In July, Lyons officially took over the Graduate School from interim dean (and current associate dean) Cindy Wesley, Ph.D., after former dean Linda Black, Ph.D., stepped down from the position to return to the teaching faculty of UNC’s Clinical Counseling program.
Lyons’ path through college started at the University of Wisconsin-Stevens Point — a school she describes as similar to UNC — with a degree in Medical Technology and minors in Chemistry, Spanish and Music. She went on to earn a Ph.D. in Immunology, focusing on multiple sclerosis (MS) in animals.
During her postdoctoral fellowship at Washington University in St.

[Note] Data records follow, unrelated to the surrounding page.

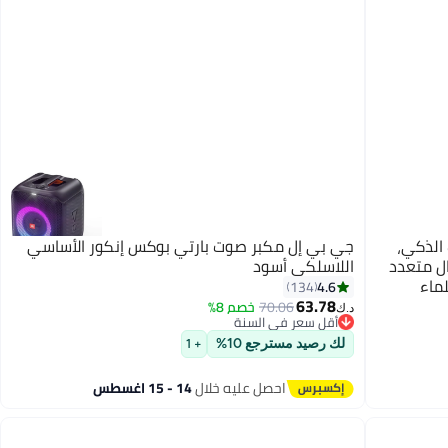
صوت الذكي،
جي بي إل مكبر صوت بارتي بوكس إنكور الأساسي
تصال متعدد
اللاسلكي أسود
ماء
4.6
134
63.78
70.06
خصم 8%
د.ك‏
أقل سعر في السنة
أقل سعر في السنة
لك رصيد مسترجع 10%
+ 1
احصل عليه خلال
14 - 15 اغسطس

Louis, she worked in an MS clinic with patients and their families, continuing her research and work as a faculty member.
Most recently, as a faculty member at the University of Wisconsin-Milwaukee, she taught and mentored students, leading research on light therapy for MS patients.
“Graduate education and research really are my passions and where I really find a lot of joy in helping students through their programs,” she says.
She plans to facilitate collaborations among graduate school programs to create unique offerings for graduate students. She envisions a holistic graduate experience where students learn to be instructors, researchers, grant-writers and faculty members. She also plans to champion UNC’s best resource: its people.
“In terms of both roles, AVP of Research and dean of the Graduate School, I see myself largely as an advocate and a support,” Lyons says.
One of her priorities is growing UNC’s research activity to attain an R2 Carnegie Classification research ranking, which she says will result from supporting faculty and students in identifying and applying for funding opportunities.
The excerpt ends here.